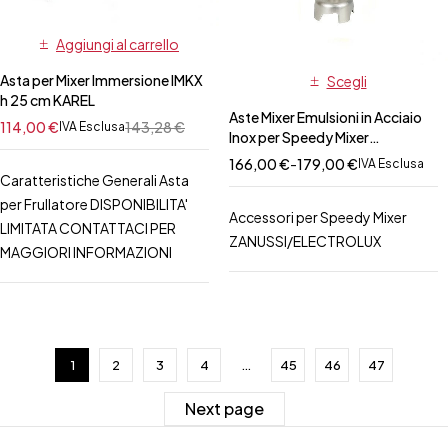
Aggiungi al carrello
Asta per Mixer Immersione IMKX
Scegli
h 25 cm KAREL
Aste Mixer Emulsioni in Acciaio
114,00
€
143,28
€
IVA Esclusa
Inox per Speedy Mixer
ZANUSSI/ELECTROLUX
166,00
€
-
179,00
€
IVA Esclusa
Caratteristiche Generali Asta
per Frullatore DISPONIBILITA'
Accessori per Speedy Mixer
LIMITATA CONTATTACI PER
ZANUSSI/ELECTROLUX
MAGGIORI INFORMAZIONI
1
2
3
4
…
45
46
47
Next page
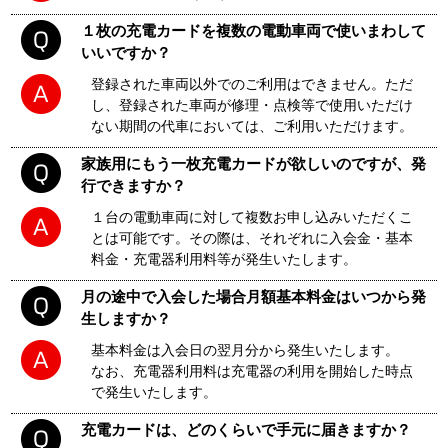
１枚の充電カードを複数の電動車両で使いまわして
いいですか？
登録された車両以外でのご利用はできません。ただ
し、登録された車両が修理・点検等で使用いただけ
ない期間の代車においては、ご利用いただけます。
家族用にもう一枚充電カードが欲しいのですが、発
行できますか？
１台の電動車両に対して複数お申し込みいただくこ
とは可能です。その際は、それぞれに入会金・基本
料金・充電器利用料等が発生いたします。
月の途中で入会した場合月額基本料金はいつから発
生しますか？
基本料金は入会日の翌月分から発生いたします。
なお、充電器利用料は充電器の利用を開始した時点
で発生いたします。
充電カードは、どのくらいで手元に届きますか？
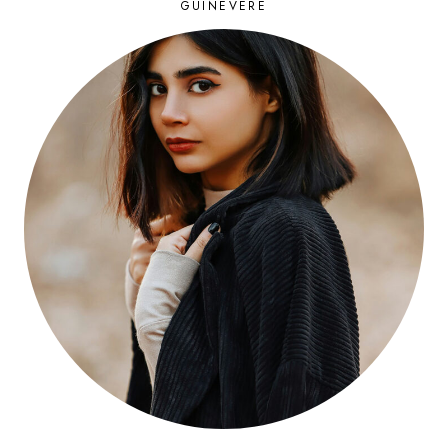
GUINEVERE
STRACZYNSKI
POUR
NETFLIX
:
UNE
RÉUSSITE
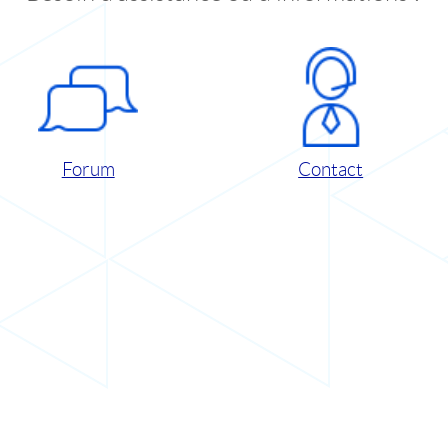
Forum
Contact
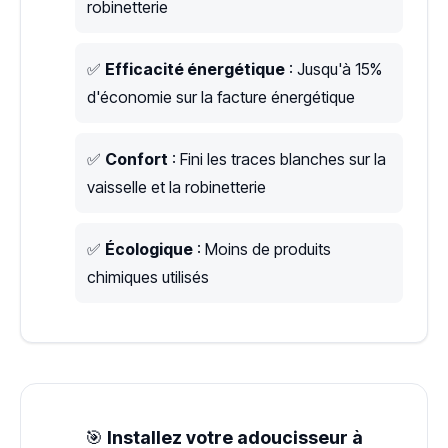
robinetterie
✅
Efficacité énergétique
: Jusqu'à 15%
d'économie sur la facture énergétique
✅
Confort
: Fini les traces blanches sur la
vaisselle et la robinetterie
✅
Écologique
: Moins de produits
chimiques utilisés
🎯
Installez votre adoucisseur à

==============================

=== INSTRUCTIONS FOR THE TASK ===
Please produce an exact copy of all the material, leaving out the pictures.

=== RESULT BELOW ===
Aggiungi al carrello
Asta per Mixer Immersione IMKX
Scegli
h 25 cm KAREL
Aste Mixer Emulsioni in Acciaio
114,00
€
143,28
€
IVA Esclusa
Inox per Speedy Mixer
ZANUSSI/ELECTROLUX
166,00
€
-
179,00
€
IVA Esclusa
Caratteristiche Generali Asta
per Frullatore DISPONIBILITA'
Accessori per Speedy Mixer
LIMITATA CONTATTACI PER
ZANUSSI/ELECTROLUX
MAGGIORI INFORMAZIONI
1
2
3
4
…
45
46
47
Next page
１枚の充電カードを複数の電動車両で使いまわして
いいですか？
登録された車両以外でのご利用はできません。ただ
し、登録された車両が修理・点検等で使用いただけ
ない期間の代車においては、ご利用いただけます。
家族用にもう一枚充電カードが欲しいのですが、発
行できますか？
１台の電動車両に対して複数お申し込みいただくこ
とは可能です。その際は、それぞれに入会金・基本
料金・充電器利用料等が発生いたします。
月の途中で入会した場合月額基本料金はいつから発
生しますか？
基本料金は入会日の翌月分から発生いたします。
なお、充電器利用料は充電器の利用を開始した時点
で発生いたします。
充電カードは、どのくらいで手元に届きますか？
GUINEVERE
STRACZYNSKI
POUR
NETFLIX
:
UNE
RÉUSSITE
Forum
Contact
robinetterie
✅
Efficacité énergétique
: Jusqu'à 15%
d'économie sur la facture énergétique
✅
Confort
: Fini les traces blanches sur la
vaisselle et la robinetterie
✅
Écologique
: Moins de produits
chimiques utilisés
🎯
Installez votre adoucisseur à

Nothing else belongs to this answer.